### DATASET EXTRACT
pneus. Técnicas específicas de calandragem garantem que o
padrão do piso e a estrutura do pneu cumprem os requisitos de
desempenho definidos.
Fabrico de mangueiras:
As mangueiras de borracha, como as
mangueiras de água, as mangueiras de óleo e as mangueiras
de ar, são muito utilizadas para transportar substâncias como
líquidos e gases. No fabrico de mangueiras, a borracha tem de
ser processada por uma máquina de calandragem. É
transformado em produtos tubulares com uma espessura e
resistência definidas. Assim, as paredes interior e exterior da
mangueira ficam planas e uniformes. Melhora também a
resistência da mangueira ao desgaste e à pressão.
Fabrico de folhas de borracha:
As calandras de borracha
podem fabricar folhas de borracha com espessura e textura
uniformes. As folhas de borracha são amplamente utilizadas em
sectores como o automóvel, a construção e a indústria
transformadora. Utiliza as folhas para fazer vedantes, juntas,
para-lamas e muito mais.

### WHAT THE EXERCISE ASKS
Print the data above again, with nothing altered and nothing left out.

### ANSWER TO THE EXERCISE
pneus. Técnicas específicas de calandragem garantem que o
padrão do piso e a estrutura do pneu cumprem os requisitos de
desempenho definidos.
Fabrico de mangueiras:
As mangueiras de borracha, como as
mangueiras de água, as mangueiras de óleo e as mangueiras
de ar, são muito utilizadas para transportar substâncias como
líquidos e gases. No fabrico de mangueiras, a borracha tem de
ser processada por uma máquina de calandragem. É
transformado em produtos tubulares com uma espessura e
resistência definidas. Assim, as paredes interior e exterior da
mangueira ficam planas e uniformes. Melhora também a
resistência da mangueira ao desgaste e à pressão.
Fabrico de folhas de borracha:
As calandras de borracha
podem fabricar folhas de borracha com espessura e textura
uniformes. As folhas de borracha são amplamente utilizadas em
sectores como o automóvel, a construção e a indústria
transformadora. Utiliza as folhas para fazer vedantes, juntas,
para-lamas e muito mais.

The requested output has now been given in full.